Attentats aux USA

Ben Laden, coupable idéal?

Alors qu’une intervention américaine semble se préparer, aucune preuve incontestable de la culpabilité de Ben Laden n’a encore été apportée. Pris entre un sentiment de fraternité à l’égard de ses coreligionnaires et son dégoût de l’intégrisme, Tariq Ramadan, un citoyen suisse de religion musulmane, reste circonspect. Pour ce professeur de philosophie, chargé du cours d’islamologie à l’Université de Fribourg, il faut éviter de confondre terrorisme et islam.


«La probabilité est grande, mais quelques questions demeurent sans réponse», estime Tariq Ramadan en évoquant l’implication de Ben Laden
dans les attentats contre les Etats-Unis. Beaucoup d’Afghans, eux, n’ont pas attendu ces réponses pour quitter Kaboul

– Ben Laden est-il bien le principal responsable des récentes attaques contre New York?
Tariq Ramadan: Jusqu’à maintenant, les enquêteurs n’ont pas apporté de preuves définitives et claires de sa culpabilité. La probabilité est grande, mais quelques questions demeurent sans réponse: la différence entre l’extrême sophistication en amont et le cumul des maladresses après l’attentat est impressionnante. Pourquoi laisser de pareilles traces et ne pas revendiquer ces attentats? Il y a encore trop d’incohérences pour que l’on puisse déjà désigner définitivement les coupables. Mais quels qu’ils soient, Ben Laden ou un autre, il faut qu’on les trouve et qu’on les juge.

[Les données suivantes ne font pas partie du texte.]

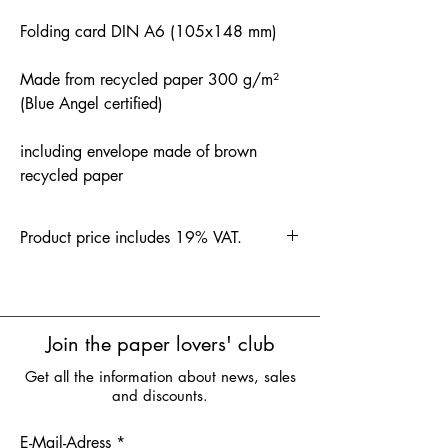
Folding card DIN A6 (105x148 mm)
Made from recycled paper 300 g/m²
(Blue Angel certified)
including envelope made of brown
recycled paper
Product price includes 19% VAT.
Join the paper lovers' club
Get all the information about news, sales
and discounts.
E-Mail-Adress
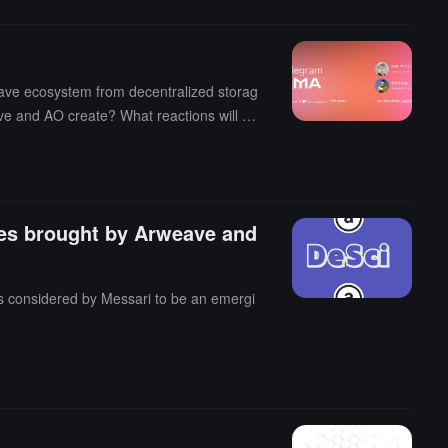
eave ecosystem from decentralized storag
ave and AO create? What reactions will A
ies brought by Arweave and
 is considered by Messari to be an emergi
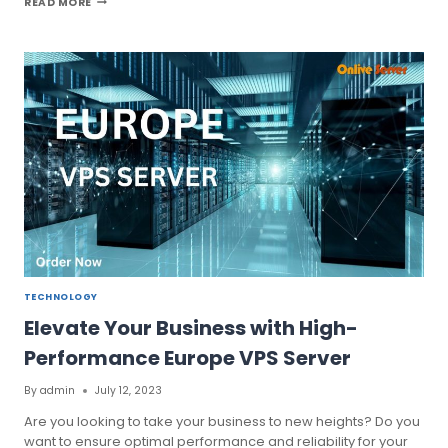
READ MORE
EUROPE
VPS
SERVER
FOR
BETTER
HOSTING
PERFORMANCE
TECHNOLOGY
Elevate Your Business with High-
Performance Europe VPS Server
By
admin
July 12, 2023
Are you looking to take your business to new heights? Do you
want to ensure optimal performance and reliability for your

– Pourtant, ce ne serait pas la première fois que des extrémistes musulmans commettent un attentat…
Bien sûr que non, mais en l’occurrence il faut aussi se demander «à qui profite le crime». Aucune cause arabe ou islamique ne tirera profit de ces événements, au contraire: les peuples et tous les musulmans vont en pâtir. Quant à ceux que l’on a identifiés comme les auteurs, ils buvaient, sortaient en boîte et ne pratiquaient pas. Curieux extrémistes religieux. Je m’interroge: Ben Laden n’est peut-être qu’un épouvantail utile comme l’est Saddam Hussein. La représentation
diabolique que l’on en fait sert peut-être d’autres desseins géostratégiques, économiques ou politiques. Il ne faut rien simplifier.

– En cas d’attaque américaine sur l’Afghanistan faut-il craindre des actes violents de la part de vos coreligionnaires qui vivent en Europe?
Je ne pense pas qu’ils s’exprimeront par la violence. Par contre, ils risquent de manifester publiquement, avec d’ailleurs le soutien de citoyens non musulmans, leur déception et leurs critiques à l’égard de l’Amérique et également à l’égard de la soumission totale des Etats européens. Les gens qui, un peu partout, s’opposent à la logique de guerre prônée par M. Bush sont de plus en plus nombreux. Les musulmans ne sont donc pas les seuls à dénoncer les graves dérives que peut entraîner une attaque sur l’Afghanistan.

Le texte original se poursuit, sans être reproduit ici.